Update on 3/19/12: AB 543/SB 531 died in the Senate during in this legislative session.
AB 531 was recommended for passage by the Senate Committee on Labor, Public Safety and Urban Affairs (on a party vote of 3-2), but the bill was not scheduled for a vote on the floor of the Senate. The companion, AB 543, was approved on a 61-33 vote in the Assembly but was not scheduled in the Senate.
Thanks to all who contacted legislators with their concerns about the bill.
Update on 3/14/12: The Assembly passed AB 543 on a vote of 61-33 on March 13. The bill was messaged to the Senate, where it awaits scheduling. If your library will be adversely affected by this measure, contact your State Senator today.
WLA remains concerned about the latest attempt to provide municipalities with an alternative method of exemption from the county library tax. AB 543 is the latest attempt to change the exemption method.
The Legislative Reference Bureau analysis states:
Under current law, a county board may levy a tax for the purpose of providing public library services to county residents. A city, town, village, or school district located in the county is exempt from the county tax if the city, town, village, or school district levies a tax for public library services at a rate that is equal to or greater than the county library tax rate.

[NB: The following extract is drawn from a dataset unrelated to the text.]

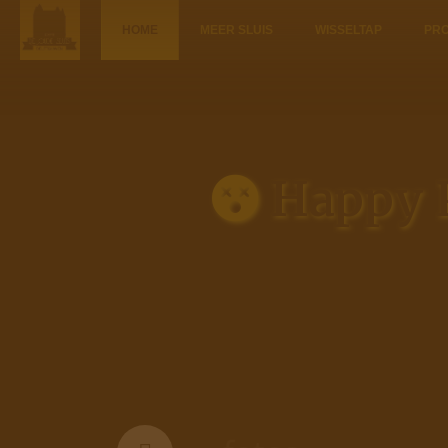
HOME
MEER SLUIS
WISSELTAP
PR
Happy P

This bill provides an exemption from the county library tax if the city, town, village, or school district levies a tax for public library services and spends for a library fund an amount that is not less than the average of the three previous years, the county board approves the exemption, and (for the first year of exemption under this new method) the city, town, village, or school district qualified for the exemption using the current law method described above in each of the three previous years.WLA has expressed its concerns about the bill in a memo to the Assembly Committee on Ways and Means, which held a public hearing on the bill on February 9. An executive session (where a committee vote takes place to determine if the bill is recommended for passage and sent to the whole Assembly) is scheduled February 23.

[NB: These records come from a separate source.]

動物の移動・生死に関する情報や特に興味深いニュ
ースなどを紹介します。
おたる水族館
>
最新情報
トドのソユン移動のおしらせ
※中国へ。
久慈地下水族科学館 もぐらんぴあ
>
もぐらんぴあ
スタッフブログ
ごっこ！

First, as written, the bill would allow a municipality to establish a new library at a substandard level of funding and request exemption from the county library tax. In other words, a new library would have no funding history to determine an average of the prior three year’s of support, and a municipality could exempt from the county library tax at an extremely low level of funding.

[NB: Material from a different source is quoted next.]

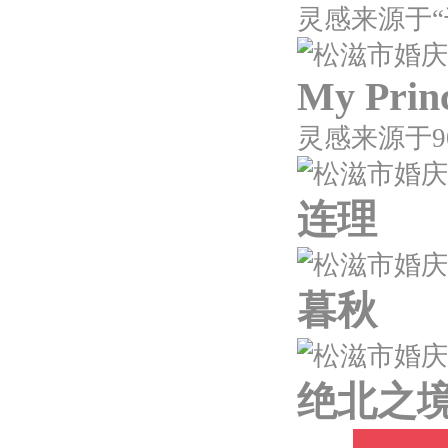
My Prin
连理
暮秋
绝北之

Second, to allow an exemption from the county library tax as long as it is not less than the average of the previous three years provides little protection. As a consequence of approving the last biennial budget bill, the legislature eliminated the “maintenance of effort” (MOE) requirement that libraries be funded at no less than the average of the past three years. Because the MOE requirement could be met through flat funding, and its elimination means library funding can be reduced even more, over time a municipality could fund its library at an amount much lower than the county library levy rate and still qualify for exemption from the county library tax.
WLA agrees that any such exemption should require county board approval for this new type of exemption under the three-year-average method. Still, we feel that additional safeguards are important to address potential problems from occurring with new libraries. For instance, prohibiting new libraries from exempting in the manner allowed by the bill for the first three years of operation would be one solution. This prohibition would obviously not affect existing libraries which feel they would be helped by the provisions of AB 543.